Oh, and did I mention that halfway through the build process, the client (or their 3rd party software vendor) will create additional requirements [u], [v] & [w] that are mapped to some of [m], all of [n] and none of [o]. In addition, they have suddenly discovered that they need to resize the estate to include DR, which has the same requirements as production, but with a different naming convention (which is defined in [x], so now we have [x1] too).
With Ansible, I get to define the requirements for these systems in code, which means I can look for common recurring themes (such as a subset of common users, or installed packages), and reuse/reduce the amount of work I have to do.
After the virtualisation failure – in steps Ansible again which allows me to reconfigure those systems with just a few commands.
What can it do for me?
- I can abstract the requirements for the systems from the Ansible code that configures those attributes so that I can more easily adjust the configuration, re-use the configuration,
- I can make lists of elements required if they meet that definition and the Ansible tool is suited to writing them as a list (e.g. users, installed packages, …)
- I can rebuild systems later in the day if the current ones are corrupted / polluted/lost (part of a bare-metal recovery strategy)
Why use it?
- Speed (faster than for loops and a damn site faster than a sysadmin logging into each system in turn)
- Reliability (does the same job as the code defines the job)

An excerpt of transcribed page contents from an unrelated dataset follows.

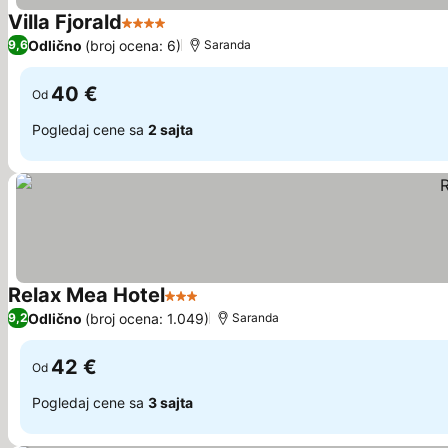
Villa Fjorald
4 Zvezdice
Pogledaj cene
Odlično
(broj ocena: 6)
9,6
Saranda
40 €
Od
Pogledaj cene sa
2 sajta
Relax Mea Hotel
3 Zvezdice
Pogledaj cene
Odlično
(broj ocena: 1.049)
9,2
Saranda
42 €
Od
Pogledaj cene sa
3 sajta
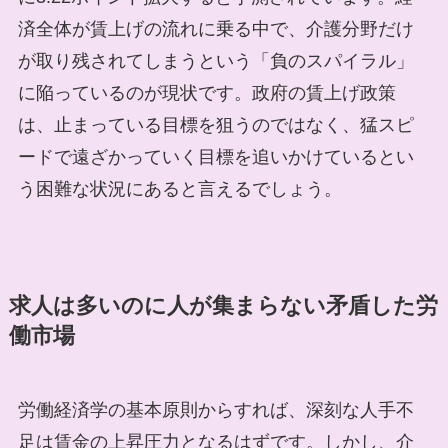
済全体が賃上げの流れに乗る中で、介護分野だけ
が取り残されてしまうという「負のスパイラル」
に陥っているのが現状です。政府の賃上げ政策
は、止まっている目標を狙うのではなく、猛スピ
ードで遠ざかっていく目標を追いかけているとい
う困難な状況にあると言えるでしょう。
求人は多いのに人が集まらない矛盾した労
働市場
労働経済学の基本原則からすれば、深刻な人手不
足は賃金の上昇圧力となるはずです。しかし、介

- Reproducibility (will do the same thing until you redefine the code)
Lessons learned
- Test before you go live
- Use modules, they have been well tested and will adjust for different OS’s where applicable
- Test before you go live
- Read the module descriptions – some things don’t work as expected, for instance creating users on Red Hat by hand will automatically create a group of the same name as the user by default, in Ansible the create user command will throw an error as you try to map the user to a group that does not exist
- Test before you go live
- The first time you create an Ansible definition to build a customer’s systems for you it will take a considerable amount of time – mainly learning the painful way, plus some time to build a test infrastructure, time to redefine your code when you realise it doesn’t work or the client changes their mind.

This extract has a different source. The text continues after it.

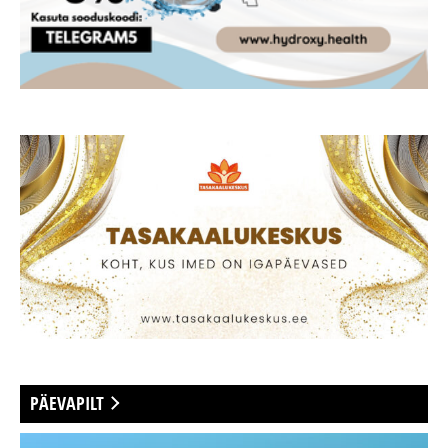
PÄEVAPILT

- The second time will whizz past & you’ll actually have a smile on your face when you realize you’ve done it, especially if the second client has a lot in common with the first.
- In an ideal world, you’ll continue to use Ansible to make the ad-hoc changes from now on – meaning that the Ansible configuration will always be in sync with how the real system should be. That means when you rebuild/replace/augment the current estate the target will be exactly what you need, with no unexplained differences cropping up. If you don’t use Ansible for this and find that operators &/or admins are logging in and making manual changes, then your reliance on Ansible to replace/augment the target estate after a disaster or when your capacity requirements change will be misplaced.
What you need before you start
- Somewhere to run Ansible from (in our case a system we call the control host – a jumpbox that we use specifically for running Ansible jobs)
- Targets to connect to – the target will have a base OS – Ansible doesn’t do the bare metal builds / recovery – try spacewalk/cobbler / cloned sysprepped images / DRBL / clonezilla
- A way to connect to the target systems (usually SSH – meaning that the target needs to have at least a known address)
- Target name resolution (DNS or Hosts file is suitable) for SSH to work. If you’re part of a team working on this project then you really need to use DNS.
What you need for testing
- A test control Host
- A test infrastructure that you can throw away & rebuild over and over again (VMs with snapshots, vagrant scripted system deployments, …) including any necessary network access, DNS, etc
- A means to confirm that what you are building is correct (Ansible has a check feature, but if you’ve defined the Ansible configuration wrong, the test will pass when the target is wrong, capisce?)
/me – riding off into the sunset
then I remember I don’t know how to ride a horse – there’s an Ansible module for that isn’t there?